Der bremische Senat hat kurz vor Weihnachten eine Dolmetscher-Flatrate
beschlossen, die in Zukunft allen Mitarbeiter*innen von Behörden, sowie
im Sozial- und Gesundheitssystem zur Verfügung stehen soll.
Wenn etwa Polizist*innen, die wegen häuslicher Gewalt gerufen werden, keine
gemeinsame Sprache mit der Betroffenen teilen, können sie in Zukunft eine
zentrale Telefonnummer anrufen und werden dann online mit einem*einer
Dolmetscher*in verbunden, der*die ihnen bei der Verständigung helfen
kann. Funktionieren soll das sowohl über das Smartphone, als auch über den
Computer oder das Telefon.
Entstanden ist die Idee in der Zusammenarbeit der Gesundheitsbehörde und
der [2][Bremischen Zentralstelle für die Verwirklichung der
Gleichberechtigung der Frau (ZGF)], die zusammen den Landesaktionsplan
gegen Gewalt an Frauen umsetzen, sagt Susanne Gieffers von der ZGF. Das
Problem sei, dass es in Fällen von Gewalt oft an geschlechtssensiblen und
anonymen Übersetzungsmöglichkeiten fehlt.

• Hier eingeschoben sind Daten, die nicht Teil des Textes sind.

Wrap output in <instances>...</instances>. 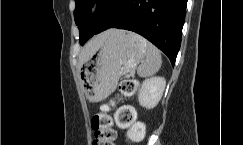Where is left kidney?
<instances>
[{
	"mask_svg": "<svg viewBox=\"0 0 243 145\" xmlns=\"http://www.w3.org/2000/svg\"><path fill=\"white\" fill-rule=\"evenodd\" d=\"M165 86L166 81L163 77L146 79L139 91V104L147 109L156 107L163 95Z\"/></svg>",
	"mask_w": 243,
	"mask_h": 145,
	"instance_id": "obj_1",
	"label": "left kidney"
}]
</instances>
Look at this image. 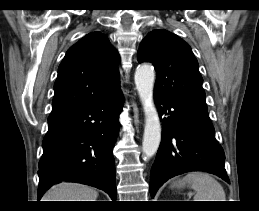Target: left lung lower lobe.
Returning a JSON list of instances; mask_svg holds the SVG:
<instances>
[{"mask_svg":"<svg viewBox=\"0 0 259 211\" xmlns=\"http://www.w3.org/2000/svg\"><path fill=\"white\" fill-rule=\"evenodd\" d=\"M155 101L160 117H168L162 119V140L151 169V197L168 179L188 171L209 172L229 182L207 106L158 92Z\"/></svg>","mask_w":259,"mask_h":211,"instance_id":"1","label":"left lung lower lobe"}]
</instances>
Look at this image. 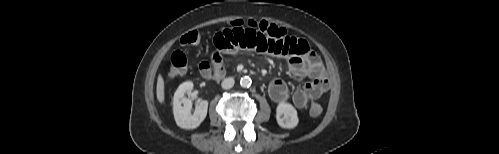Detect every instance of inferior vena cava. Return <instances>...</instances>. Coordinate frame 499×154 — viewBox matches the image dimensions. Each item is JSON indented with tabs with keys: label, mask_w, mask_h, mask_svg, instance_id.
Masks as SVG:
<instances>
[{
	"label": "inferior vena cava",
	"mask_w": 499,
	"mask_h": 154,
	"mask_svg": "<svg viewBox=\"0 0 499 154\" xmlns=\"http://www.w3.org/2000/svg\"><path fill=\"white\" fill-rule=\"evenodd\" d=\"M233 86H234V79L233 78H226L221 83V87L223 89H230Z\"/></svg>",
	"instance_id": "inferior-vena-cava-1"
}]
</instances>
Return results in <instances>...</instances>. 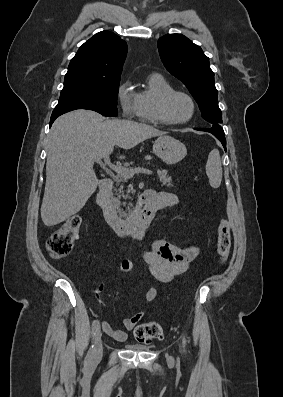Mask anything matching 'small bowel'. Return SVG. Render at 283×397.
<instances>
[{
  "label": "small bowel",
  "mask_w": 283,
  "mask_h": 397,
  "mask_svg": "<svg viewBox=\"0 0 283 397\" xmlns=\"http://www.w3.org/2000/svg\"><path fill=\"white\" fill-rule=\"evenodd\" d=\"M153 198L159 204V209L173 207L179 203L178 197L170 192L150 190ZM144 232L135 234L136 239H141ZM197 246L178 247L164 240H156L151 248L143 253V259L147 264L152 276L159 283L171 281L176 276L183 274L189 268L190 263L198 255ZM134 269V263L130 259L123 260L119 265V271L128 273ZM101 287L92 290L96 296L99 295ZM156 287H148L144 292L145 300L152 302L157 298ZM145 311H139L123 320L125 330L115 329L108 322L102 323L103 331L114 340L123 342L127 339L126 330H132L144 317Z\"/></svg>",
  "instance_id": "c3829d8e"
}]
</instances>
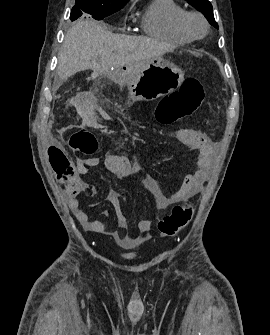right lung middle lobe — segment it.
I'll use <instances>...</instances> for the list:
<instances>
[{
  "instance_id": "1",
  "label": "right lung middle lobe",
  "mask_w": 270,
  "mask_h": 335,
  "mask_svg": "<svg viewBox=\"0 0 270 335\" xmlns=\"http://www.w3.org/2000/svg\"><path fill=\"white\" fill-rule=\"evenodd\" d=\"M124 5L125 3H103L99 0H76L70 19L74 21L82 16L85 19L101 20L120 10Z\"/></svg>"
}]
</instances>
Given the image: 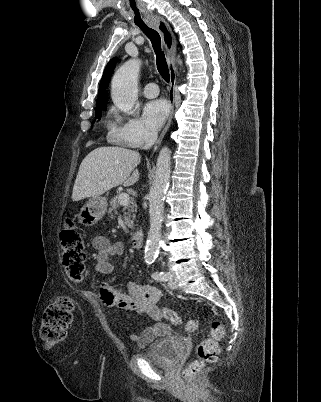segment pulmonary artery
Masks as SVG:
<instances>
[{
  "mask_svg": "<svg viewBox=\"0 0 321 402\" xmlns=\"http://www.w3.org/2000/svg\"><path fill=\"white\" fill-rule=\"evenodd\" d=\"M143 95L147 98H154L159 95V88L155 83H148L143 87Z\"/></svg>",
  "mask_w": 321,
  "mask_h": 402,
  "instance_id": "1",
  "label": "pulmonary artery"
}]
</instances>
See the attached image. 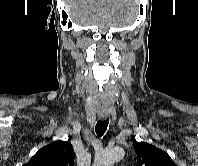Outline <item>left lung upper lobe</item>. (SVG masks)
<instances>
[{
    "mask_svg": "<svg viewBox=\"0 0 198 166\" xmlns=\"http://www.w3.org/2000/svg\"><path fill=\"white\" fill-rule=\"evenodd\" d=\"M133 147L137 154V166H176L165 151L153 145L134 140Z\"/></svg>",
    "mask_w": 198,
    "mask_h": 166,
    "instance_id": "left-lung-upper-lobe-1",
    "label": "left lung upper lobe"
}]
</instances>
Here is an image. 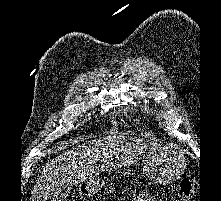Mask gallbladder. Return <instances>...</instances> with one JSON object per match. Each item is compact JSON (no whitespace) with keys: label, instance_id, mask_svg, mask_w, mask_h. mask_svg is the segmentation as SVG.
I'll use <instances>...</instances> for the list:
<instances>
[{"label":"gallbladder","instance_id":"1","mask_svg":"<svg viewBox=\"0 0 221 201\" xmlns=\"http://www.w3.org/2000/svg\"><path fill=\"white\" fill-rule=\"evenodd\" d=\"M70 191L69 186H59L51 192L49 196L50 201H64L70 194Z\"/></svg>","mask_w":221,"mask_h":201}]
</instances>
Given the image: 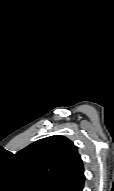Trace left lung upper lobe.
<instances>
[{
  "label": "left lung upper lobe",
  "instance_id": "5c2ea615",
  "mask_svg": "<svg viewBox=\"0 0 114 191\" xmlns=\"http://www.w3.org/2000/svg\"><path fill=\"white\" fill-rule=\"evenodd\" d=\"M15 157L22 174L40 191H68L84 171L77 147L60 135L40 139Z\"/></svg>",
  "mask_w": 114,
  "mask_h": 191
}]
</instances>
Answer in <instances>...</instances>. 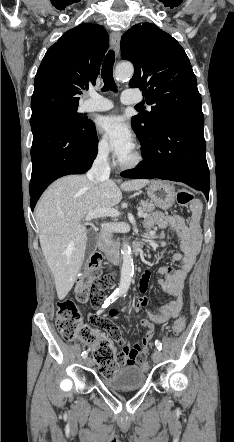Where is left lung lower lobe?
I'll use <instances>...</instances> for the list:
<instances>
[{"label":"left lung lower lobe","instance_id":"1","mask_svg":"<svg viewBox=\"0 0 234 442\" xmlns=\"http://www.w3.org/2000/svg\"><path fill=\"white\" fill-rule=\"evenodd\" d=\"M202 111L178 114L157 127L144 160L121 174L126 178H159L183 182L209 197V169Z\"/></svg>","mask_w":234,"mask_h":442}]
</instances>
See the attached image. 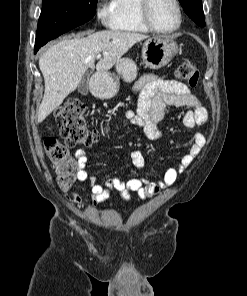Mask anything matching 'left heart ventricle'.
<instances>
[{"instance_id":"1","label":"left heart ventricle","mask_w":247,"mask_h":296,"mask_svg":"<svg viewBox=\"0 0 247 296\" xmlns=\"http://www.w3.org/2000/svg\"><path fill=\"white\" fill-rule=\"evenodd\" d=\"M150 15L160 29H171L177 23V11L171 0H152Z\"/></svg>"}]
</instances>
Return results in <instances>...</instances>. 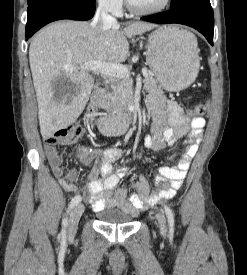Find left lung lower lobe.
<instances>
[{"mask_svg":"<svg viewBox=\"0 0 247 275\" xmlns=\"http://www.w3.org/2000/svg\"><path fill=\"white\" fill-rule=\"evenodd\" d=\"M154 23H178L195 28L213 45L214 17L209 0H200L141 18Z\"/></svg>","mask_w":247,"mask_h":275,"instance_id":"0a47b994","label":"left lung lower lobe"}]
</instances>
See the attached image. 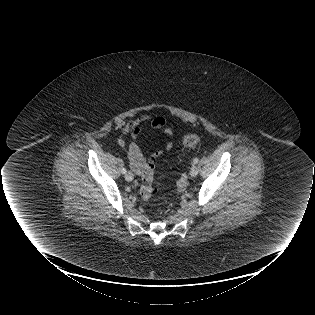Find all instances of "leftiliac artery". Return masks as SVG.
<instances>
[{"label":"left iliac artery","mask_w":315,"mask_h":315,"mask_svg":"<svg viewBox=\"0 0 315 315\" xmlns=\"http://www.w3.org/2000/svg\"><path fill=\"white\" fill-rule=\"evenodd\" d=\"M193 162H194L195 164H197V163L199 162V159H198V158H195V159L193 160Z\"/></svg>","instance_id":"44dca946"}]
</instances>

„Ganz schlimm ist, wenn Kinder für ihre Mütter übersetzen und ihnen
womöglich schlimme Botschaften übermitteln müssen“, sagt Gieffers. Durch
den schnellen Zugriff auf die Übersetzungen, „wird [3][hilfesuchenden
Frauen mit Sprachbarrieren] der Zugang zum gesamten Hilfesystem überhaupt
erst ermöglicht“, sagt Landesfrauenbeauftragte Bettina Wilhelm. „Die
betroffenen Frauen können sich selbstständig Hilfe holen und verständlich
machen“. Das sei „ein riesiger Fortschritt beim Gewaltschutz“, so Wilhelm.
## Hilfe bei der Verständigung
Aber nicht nur Menschen, die von geschlechtsspezifischer oder häuslicher
Gewalt betroffen sind, sollen davon profitieren. Die Flatrate soll auch
Lehrer*innen bei Elterngesprächen, Beamt*innen bei Kontrollen auf
Baustellen, oder bei der Führerscheinstelle helfen.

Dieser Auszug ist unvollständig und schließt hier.